Voters were instructed on the ballot to refrain from voting on a second levy option of $5 million if they first voted no on a $7.8 million levy option.
The ballot, which was prepared by the school district and passed examination by an elections office attorney and the school district's legal counsel, further stated that the second option could not be approved by voters without successful passage of the first option.
Bauman said she made it clear during the many presentations she gave during the levy campaign that a no vote on the first option would be considered a dissenting vote on the second option.
The county elections office is reporting that the first option passed with 64 percent, and the second option passed at 86 percent.
The school district contends that dissenting votes on the first option should be counted again as no votes on the second option, reducing the percentage of successful passage on the second option to 55 percent.
Kootenai County Clerk Cliff Hayes disagrees.
"We did what the ballot instructed," Hayes told The Press.
School officials met Wednesday morning with Hayes and asked that the no votes on the second option be re-tabulated, but county election officials declined.
Hayes took office as county clerk just days prior to the district's submission of the ballot to his office. Tuesday's levy election was the first school election handled by the county elections office, a state election law change that went into effect on Jan. 1. In previous years, school districts handled their own elections.
Hayes said the school district's ballot (shown above) clearly spelled out for voters and election workers that anyone voting no on the first option should not fill out anything else on the ballot.
"This is their attorney and their board not thinking through the results of this election," Hayes said.
Brad Anderson, a voter from Hayden, said those who wanted to have a say on the second ballot option felt obligated to vote affirmatively on the first option.
"They were almost guaranteeing themselves passage of the first levy," Anderson said.

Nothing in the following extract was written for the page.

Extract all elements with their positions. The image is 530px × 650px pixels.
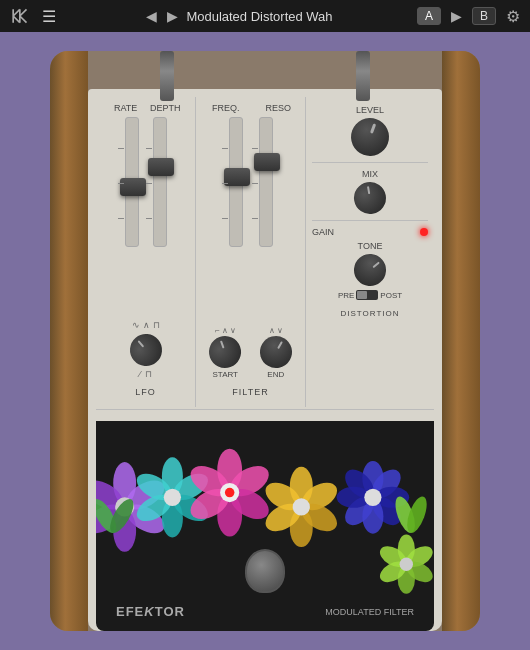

Other voters told The Press they were advised by election workers that if they voted no on the first option and then voted no on the second option, their ballots would be thrown out.
School district trustees are holding an emergency meeting today at 11:30 a.m. at the Midtown Center meeting room, just off Fourth Street at the corner of Fifth and Linden.
According to a prepared statement released Wednesday by the district's central office, trustees will "publicly honor all votes cast on Tuesday's election and recognize that voters approved both parts of the levy."
"We're going to count every no vote, and hopefully that will resonate with the public, and they will see we are not trying to grab more yes votes than are out there," Bauman said.
Regardless of the way the no votes are counted, both measures passed by the required simple majority vote.